The next DOL secretary will play a big role in crafting the fiduciary rule, as well as other regulations.
Puzder’s hearing was scheduled for 10 a.m. Thursday before the Senate Health, Education, Labor and Pensions Committee. His appearance had been postponed three times.
The fiduciary rule is set to begin taking effect April 10. With time running out, Trump ordered the DOL to seek to delay the rule while studying its impact on small savers.
The DOL filed a notice to seek a delay under the signature of Interim Secretary Edward Hugler. Getting a secretary in place will only help the DOL in developing a coordinated overall strategy on the rule.
With Puzder's nomination withdrawn, it will further delay strategy to overhaul the fiduciary rule.
While he’s been silent on the DOL rule, Puzder was sharply critical of the DOL overtime rule last year.
“Things would be much better across our economy if government regulators would back off,” he wrote in his blog.

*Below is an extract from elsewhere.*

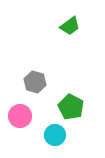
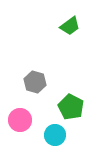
pink circle: moved 4 px down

Opposition to Puzder from the Left been intense for weeks, especially from labor groups.
This week, Sen. Elizabeth Warren, D-Mass., sent Puzder a blistering 28-page letter that included 83 questions.

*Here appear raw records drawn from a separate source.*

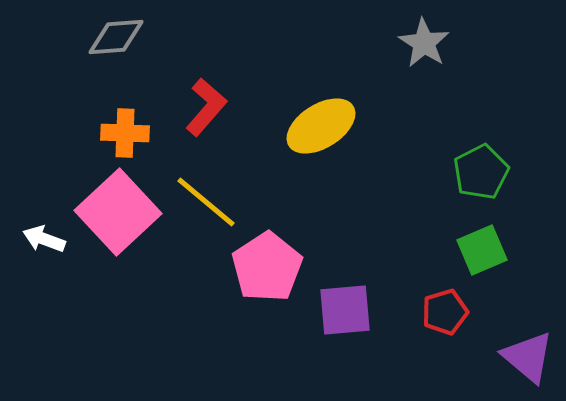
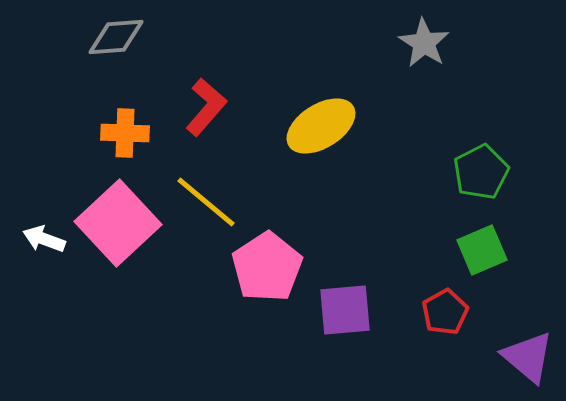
pink square: moved 11 px down
red pentagon: rotated 12 degrees counterclockwise
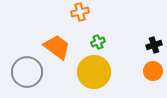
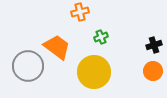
green cross: moved 3 px right, 5 px up
gray circle: moved 1 px right, 6 px up
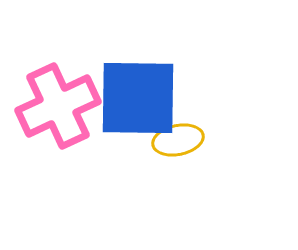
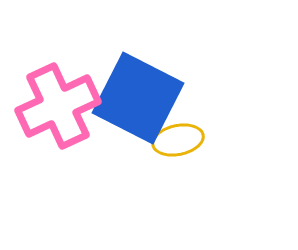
blue square: rotated 26 degrees clockwise
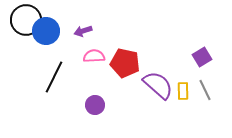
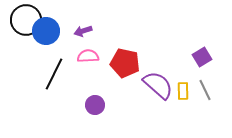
pink semicircle: moved 6 px left
black line: moved 3 px up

"My staff's review of your 16-year tenure as CEO of CKE Restaurants, Inc., the parent company of Hardee's and Carl's Jr., reveals that you've made your fortune by squeezing the very workers you'd be charged with protecting as Labor Secretary out of wages and benefits," Warren wrote. "Your company's record of prolific labor law abuses and discrimination suits - the most of any major burger chain - gives me great pause given that as Labor Secretary you'd be charged with enforcing these very laws.”

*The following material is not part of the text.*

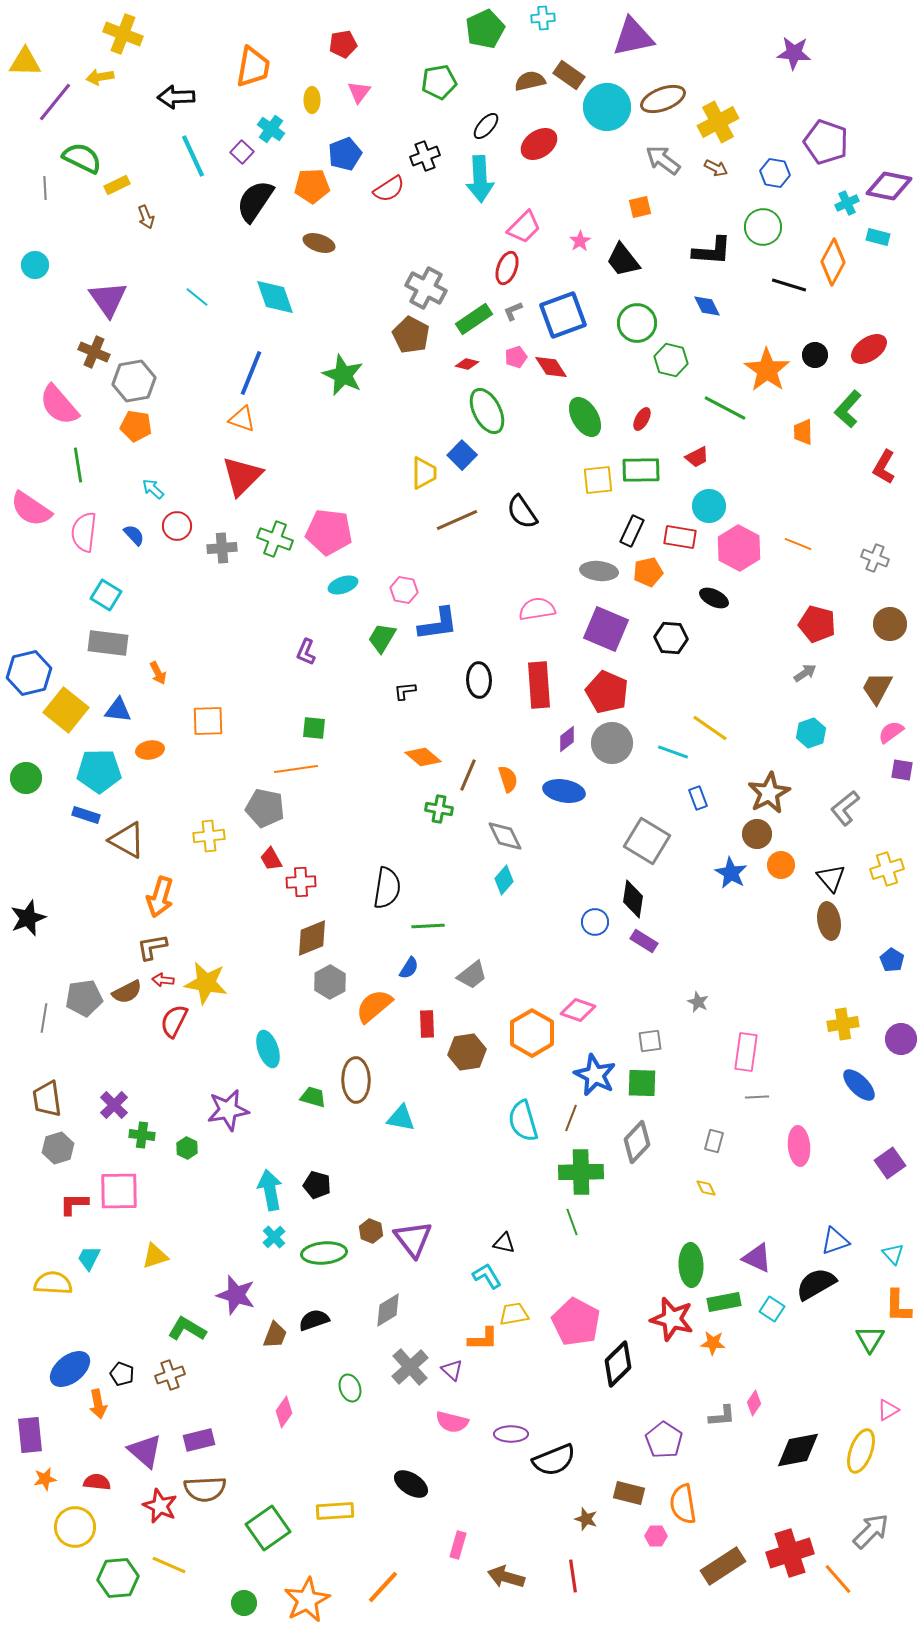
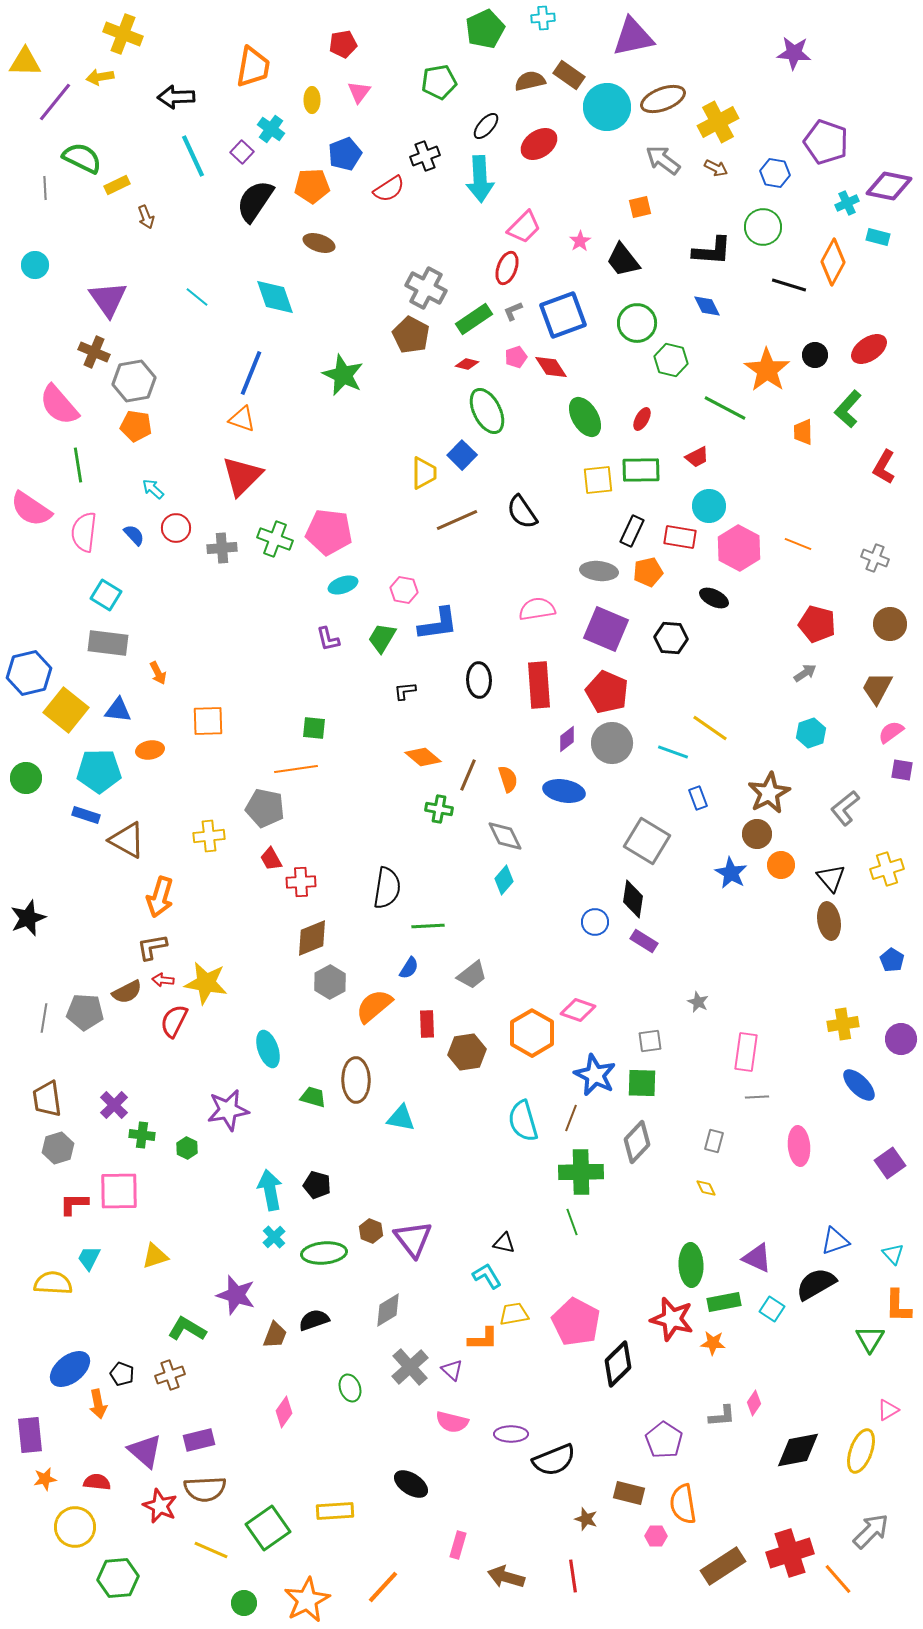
red circle at (177, 526): moved 1 px left, 2 px down
purple L-shape at (306, 652): moved 22 px right, 13 px up; rotated 36 degrees counterclockwise
gray pentagon at (84, 998): moved 1 px right, 14 px down; rotated 12 degrees clockwise
yellow line at (169, 1565): moved 42 px right, 15 px up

Prior to nominating Puzder, Trump considered several other candidates for the labor post. They include:
• Lou Barletta: The Pennsylvania congressman was an early Trump supporter who made a name for himself with anti-illegal immigrant policies as a mayor of a small city in Pennsylvania. He is also a member of the House Subcommittee on Health, Employment, Labor and Pensions.
• Peter Kirsanow: He is an attorney who serves on the U.S. Commission on Civil Rights and was also on the National Labor Relations Board from 2006 to 2008. Bloomberg BNA reported that Kirsanow seemed pretty impressed with Trump after a “surprise” Sunday meeting. The article mentions that Kirsanow said he was a moderate on the overtime rule and did not address the fiduciary regulation.
• John Kline: The Minnesota congressman who serves as chairman of the House Education and the Workforce Committee is retiring at the end of the year. Roll Call names him as a possibility, but he does not appear on many lists.
• Victoria Lipnic: Her name was one of the first to come up and is most mentioned. Lipnic has been a Republican commissioner on the Equal Employment Opportunity Commission (EEOC) since 2010. Before then she was the assistant secretary of labor under George W. Bush. The Atlantic reported that Lipnic “represents a more moderate choice for labor secretary. … Her voting record as an EEOC commissioner sometimes crosses party lines, but is largely indicative of a preference for less regulation.”
• Scott Walker: The governor of Wisconsin ran briefly for president but might be better known for taking away public-sector unions’ collective-bargaining rights. Some have argued that this move drained Democratic financial and political power in one of the key swing states that Trump won. Walker's anti-union sentiments are well-known, but he hasn’t said much on the department’s regulations.